Problem requirements: Write the entries out again exactly as they stand, but without the pictures.

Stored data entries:
= Beginning of Section =
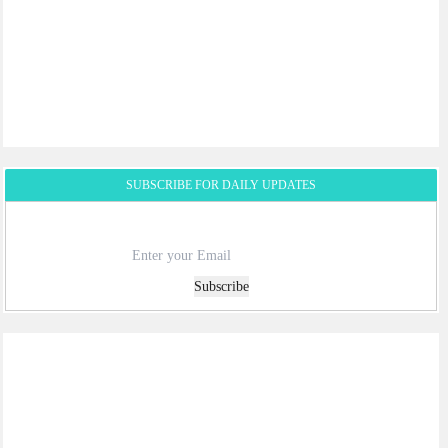
SUBSCRIBE FOR DAILY UPDATES
Subscribe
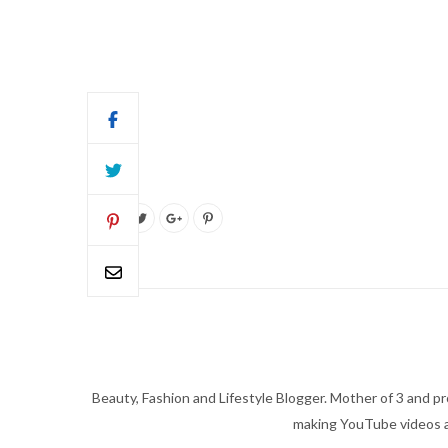
Beauty, Fashion and Lifestyle Blogger. Mother of 3 and pro
making YouTube videos an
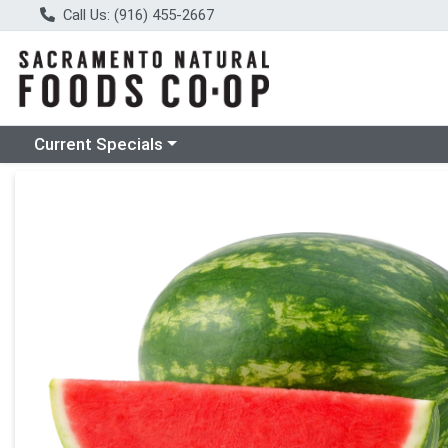
Call Us: (916) 455-2667
Choose a category menu
Current Specials
Product Details Page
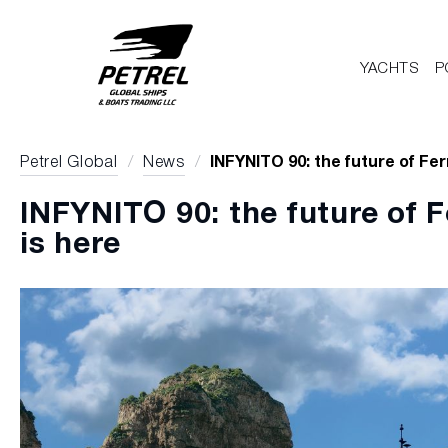
YACHTS
P
Petrel Global
/
News
/
INFYNITO 90: the future of Fer
INFYNITO 90: the future of F
is here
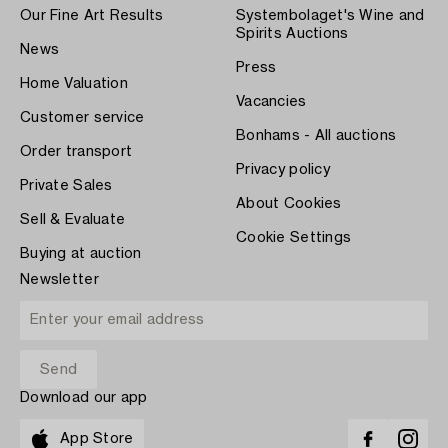
Our Fine Art Results
Systembolaget's Wine and
Spirits Auctions
News
Press
Home Valuation
Vacancies
Customer service
Bonhams - All auctions
Order transport
Privacy policy
Private Sales
About Cookies
Sell & Evaluate
Cookie Settings
Buying at auction
Newsletter
Download our app
App Store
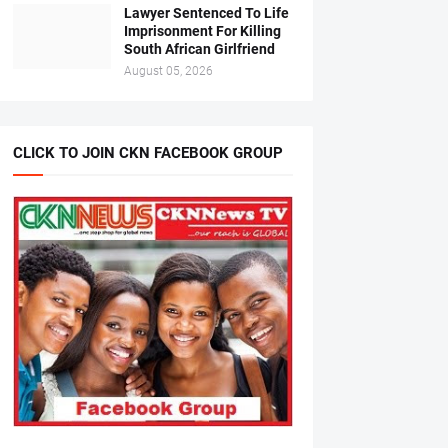
Lawyer Sentenced To Life
Imprisonment For Killing
South African Girlfriend
August 05, 2026
CLICK TO JOIN CKN FACEBOOK GROUP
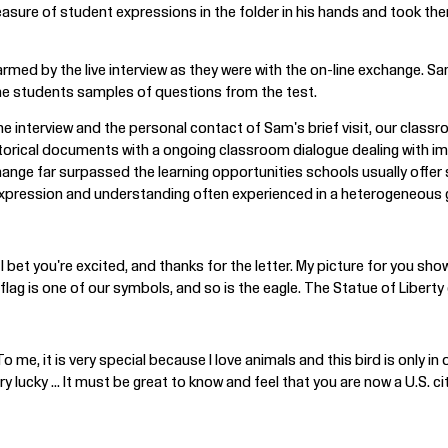
asure of student expressions in the folder in his hands and took th
med by the live interview as they were with the on-line exchange. S
 the students samples of questions from the test.
nline interview and the personal contact of Sam's brief visit, our cl
storical documents with a ongoing classroom dialogue dealing with i
ange far surpassed the learning opportunities schools usually offer 
 expression and understanding often experienced in a heterogeneous
I bet you're excited, and thanks for the letter. My picture for you sh
lag is one of our symbols, and so is the eagle. The Statue of Liberty 
o me, it is very special because I love animals and this bird is only in 
y lucky ... It must be great to know and feel that you are now a U.S. ci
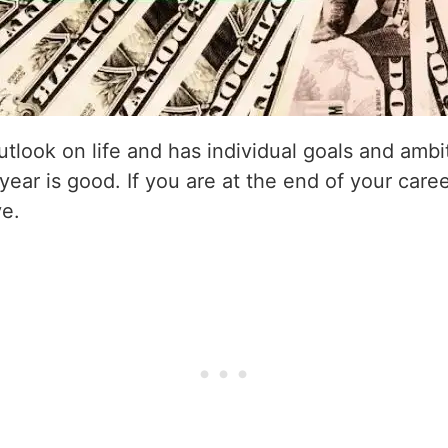
utlook on life and has individual goals and amb
 year is good. If you are at the end of your caree
ve.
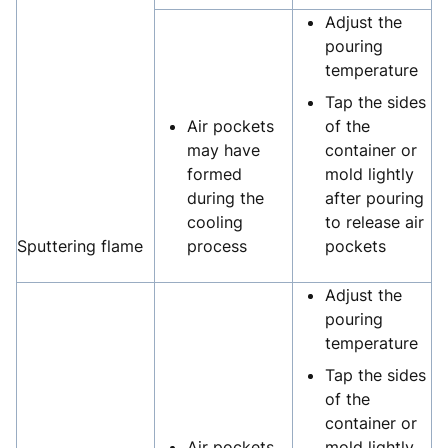
Adjust the
pouring
temperature
Tap the sides
Air pockets
of the
may have
container or
formed
mold lightly
during the
after pouring
cooling
to release air
Sputtering flame
process
pockets
Adjust the
pouring
temperature
Tap the sides
of the
container or
Air pockets
mold lightly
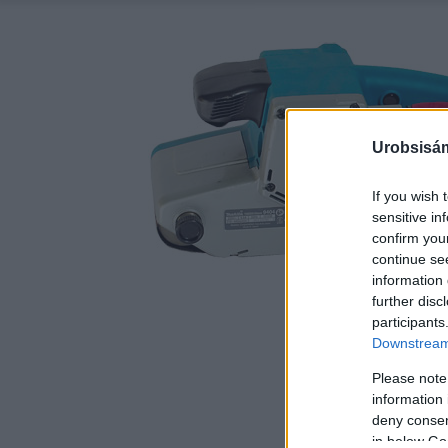
Urobsisám
If you wish 
sensitive in
confirm you
continue se
information 
further disc
participants
Downstream 
Please note
information 
deny consent
in below Go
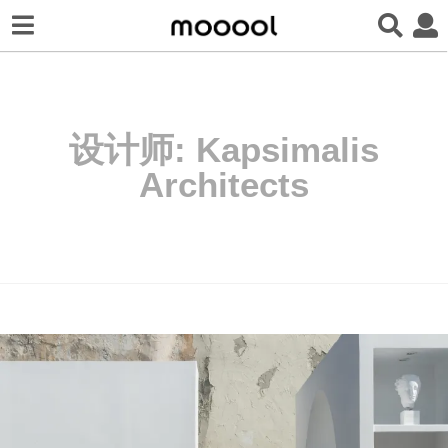
设计师:
Kapsimalis
Architects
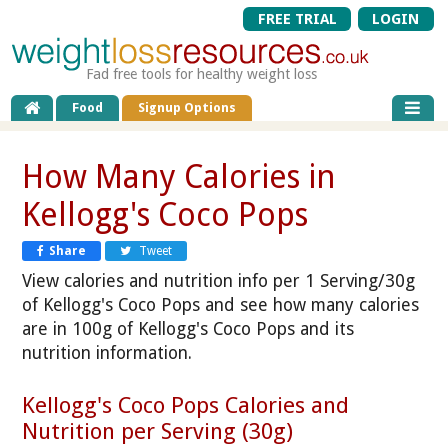
FREE TRIAL
LOGIN
Fad free tools for healthy weight loss
Food
Signup Options
How Many Calories in
Kellogg's Coco Pops
Share
Tweet
View calories and nutrition info per 1 Serving/30g
of Kellogg's Coco Pops and see how many calories
are in 100g of Kellogg's Coco Pops and its
nutrition information.
Kellogg's Coco Pops Calories and
Nutrition per Serving (30g)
= End of Section =
Written response:
SUBSCRIBE FOR DAILY UPDATES
Subscribe
Beauty, Fashion and Lifestyle Blogger. Mother of 3 and pro
making YouTube videos an
Call Us: (916) 455-2667
Choose a category menu
Current Specials
Product Details Page
YACHTS
P
Petrel Global
/
News
/
INFYNITO 90: the future of Fer
INFYNITO 90: the future of F
is here
Our Fine Art Results
Systembolaget's Wine and
Spirits Auctions
News
Press
Home Valuation
Vacancies
Customer service
Bonhams - All auctions
Order transport
Privacy policy
Private Sales
About Cookies
Sell & Evaluate
Cookie Settings
Buying at auction
Newsletter
Download our app
App Store
Lawyer Sentenced To Life
Imprisonment For Killing
South African Girlfriend
August 05, 2026
CLICK TO JOIN CKN FACEBOOK GROUP
asure of student expressions in the folder in his hands and took th
med by the live interview as they were with the on-line exchange. S
 the students samples of questions from the test.
nline interview and the personal contact of Sam's brief visit, our cl
storical documents with a ongoing classroom dialogue dealing with i
ange far surpassed the learning opportunities schools usually offer 
 expression and understanding often experienced in a heterogeneous
I bet you're excited, and thanks for the letter. My picture for you sh
lag is one of our symbols, and so is the eagle. The Statue of Liberty 
o me, it is very special because I love animals and this bird is only in 
y lucky ... It must be great to know and feel that you are now a U.S. ci
utlook on life and has individual goals and amb
 year is good. If you are at the end of your caree
ve.
Adjust the
pouring
temperature
Tap the sides
Air pockets
of the
may have
container or
formed
mold lightly
during the
after pouring
cooling
to release air
Sputtering flame
process
pockets
Adjust the
pouring
temperature
Tap the sides
of the
container or
Air pockets
mold lightly
Urobsisám
If you wish 
sensitive in
confirm you
continue se
information 
further disc
participants
Downstream 
Please note
information 
deny consent
in below Go
设计师:
Kapsimalis
Architects
FREE TRIAL
LOGIN
Fad free tools for healthy weight loss
Food
Signup Options
How Many Calories in
Kellogg's Coco Pops
Share
Tweet
View calories and nutrition info per 1 Serving/30g
of Kellogg's Coco Pops and see how many calories
are in 100g of Kellogg's Coco Pops and its
nutrition information.
Kellogg's Coco Pops Calories and
Nutrition per Serving (30g)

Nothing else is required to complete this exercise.